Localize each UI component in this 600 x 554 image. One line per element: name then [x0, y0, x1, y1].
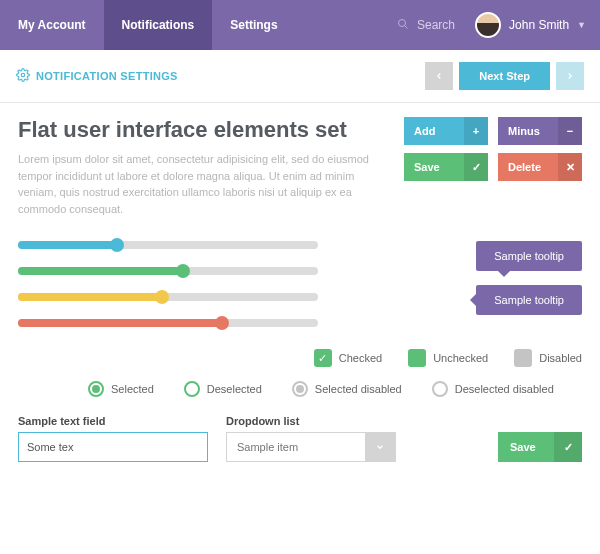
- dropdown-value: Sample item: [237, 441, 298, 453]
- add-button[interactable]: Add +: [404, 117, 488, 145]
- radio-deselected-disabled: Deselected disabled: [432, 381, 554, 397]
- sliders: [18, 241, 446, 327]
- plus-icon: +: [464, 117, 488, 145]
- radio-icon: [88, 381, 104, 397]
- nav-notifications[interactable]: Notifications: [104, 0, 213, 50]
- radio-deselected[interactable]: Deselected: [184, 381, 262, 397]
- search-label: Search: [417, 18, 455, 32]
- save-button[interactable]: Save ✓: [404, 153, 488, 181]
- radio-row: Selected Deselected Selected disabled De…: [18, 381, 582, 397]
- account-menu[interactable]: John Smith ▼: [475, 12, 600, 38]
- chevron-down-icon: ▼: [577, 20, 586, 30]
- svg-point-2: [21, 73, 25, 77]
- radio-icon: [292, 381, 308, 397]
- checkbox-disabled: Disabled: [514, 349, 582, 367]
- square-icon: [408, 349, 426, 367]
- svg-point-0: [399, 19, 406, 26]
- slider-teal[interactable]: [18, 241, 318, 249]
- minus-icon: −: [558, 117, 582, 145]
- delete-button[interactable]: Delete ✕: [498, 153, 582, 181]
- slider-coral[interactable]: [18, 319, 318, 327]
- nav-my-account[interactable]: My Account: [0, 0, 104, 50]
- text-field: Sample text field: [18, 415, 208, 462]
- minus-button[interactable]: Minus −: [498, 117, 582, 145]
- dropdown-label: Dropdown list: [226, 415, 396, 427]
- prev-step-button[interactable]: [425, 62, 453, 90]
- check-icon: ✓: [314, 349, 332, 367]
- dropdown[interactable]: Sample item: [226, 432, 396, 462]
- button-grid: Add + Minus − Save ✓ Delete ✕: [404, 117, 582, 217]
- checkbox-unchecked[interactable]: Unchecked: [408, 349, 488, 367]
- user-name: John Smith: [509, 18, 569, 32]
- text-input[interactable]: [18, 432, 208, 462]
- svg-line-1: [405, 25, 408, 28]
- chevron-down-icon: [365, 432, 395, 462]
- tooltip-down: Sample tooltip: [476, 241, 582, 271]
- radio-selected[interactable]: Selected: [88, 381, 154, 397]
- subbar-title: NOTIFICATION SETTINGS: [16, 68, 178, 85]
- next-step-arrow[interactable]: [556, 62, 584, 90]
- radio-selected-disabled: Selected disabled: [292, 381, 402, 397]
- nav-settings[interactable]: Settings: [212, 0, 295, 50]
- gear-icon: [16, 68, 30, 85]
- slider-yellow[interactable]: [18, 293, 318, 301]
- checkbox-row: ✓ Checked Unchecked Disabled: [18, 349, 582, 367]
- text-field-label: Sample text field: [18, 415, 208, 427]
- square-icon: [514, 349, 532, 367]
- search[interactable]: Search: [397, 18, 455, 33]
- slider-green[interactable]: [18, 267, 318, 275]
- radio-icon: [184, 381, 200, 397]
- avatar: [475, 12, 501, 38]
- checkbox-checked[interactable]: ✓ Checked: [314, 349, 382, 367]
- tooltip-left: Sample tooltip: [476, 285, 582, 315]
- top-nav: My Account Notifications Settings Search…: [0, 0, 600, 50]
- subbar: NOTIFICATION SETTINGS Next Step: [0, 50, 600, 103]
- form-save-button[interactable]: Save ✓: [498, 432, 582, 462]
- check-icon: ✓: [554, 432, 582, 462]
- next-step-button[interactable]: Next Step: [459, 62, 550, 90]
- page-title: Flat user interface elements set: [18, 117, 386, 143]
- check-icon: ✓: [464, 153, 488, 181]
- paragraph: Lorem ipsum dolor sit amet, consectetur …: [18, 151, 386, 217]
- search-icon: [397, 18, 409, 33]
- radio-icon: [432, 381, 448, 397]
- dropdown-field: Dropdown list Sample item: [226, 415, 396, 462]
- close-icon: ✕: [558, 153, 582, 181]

_____

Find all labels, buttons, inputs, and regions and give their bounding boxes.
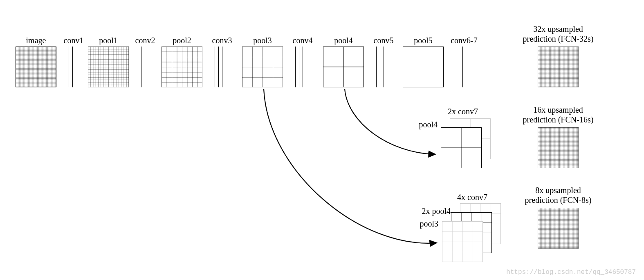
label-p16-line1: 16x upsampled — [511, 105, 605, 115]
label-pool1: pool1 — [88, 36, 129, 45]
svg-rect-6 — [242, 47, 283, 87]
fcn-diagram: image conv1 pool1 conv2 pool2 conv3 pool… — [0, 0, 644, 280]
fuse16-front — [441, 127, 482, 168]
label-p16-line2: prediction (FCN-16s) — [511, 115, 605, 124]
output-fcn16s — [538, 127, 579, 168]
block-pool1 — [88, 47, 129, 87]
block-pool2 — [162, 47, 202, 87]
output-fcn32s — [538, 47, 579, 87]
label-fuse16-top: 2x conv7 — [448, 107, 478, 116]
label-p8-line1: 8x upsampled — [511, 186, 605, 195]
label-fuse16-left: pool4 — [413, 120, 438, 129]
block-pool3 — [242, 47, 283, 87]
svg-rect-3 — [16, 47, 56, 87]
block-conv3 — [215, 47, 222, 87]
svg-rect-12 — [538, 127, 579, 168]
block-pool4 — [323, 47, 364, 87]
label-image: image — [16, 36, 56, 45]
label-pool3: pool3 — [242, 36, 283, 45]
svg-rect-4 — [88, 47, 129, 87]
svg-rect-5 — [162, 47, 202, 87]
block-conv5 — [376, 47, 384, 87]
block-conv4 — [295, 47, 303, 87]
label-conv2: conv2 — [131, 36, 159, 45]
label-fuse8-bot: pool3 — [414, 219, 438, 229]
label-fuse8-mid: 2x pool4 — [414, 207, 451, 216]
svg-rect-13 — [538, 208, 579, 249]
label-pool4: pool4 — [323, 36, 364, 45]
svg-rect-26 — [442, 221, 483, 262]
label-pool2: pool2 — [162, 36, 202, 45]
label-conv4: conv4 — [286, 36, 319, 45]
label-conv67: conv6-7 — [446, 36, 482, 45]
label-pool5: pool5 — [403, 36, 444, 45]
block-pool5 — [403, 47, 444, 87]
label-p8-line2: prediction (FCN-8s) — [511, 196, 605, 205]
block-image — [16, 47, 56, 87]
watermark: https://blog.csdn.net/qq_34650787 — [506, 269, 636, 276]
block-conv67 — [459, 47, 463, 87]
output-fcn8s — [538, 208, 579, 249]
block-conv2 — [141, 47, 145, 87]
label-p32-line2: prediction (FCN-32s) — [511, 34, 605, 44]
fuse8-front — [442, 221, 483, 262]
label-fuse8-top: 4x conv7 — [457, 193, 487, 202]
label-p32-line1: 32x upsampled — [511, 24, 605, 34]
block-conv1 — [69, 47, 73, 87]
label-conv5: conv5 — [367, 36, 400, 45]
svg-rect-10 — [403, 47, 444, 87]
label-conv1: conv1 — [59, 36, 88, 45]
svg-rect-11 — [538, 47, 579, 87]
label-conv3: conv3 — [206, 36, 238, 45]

_____

» **PROBLEM DETAILS**
Lines with "front" in the records above: copy every one of them.

» **SOLVED PROBLEM**
fuse16-front — [441, 127, 482, 168]
fuse8-front — [442, 221, 483, 262]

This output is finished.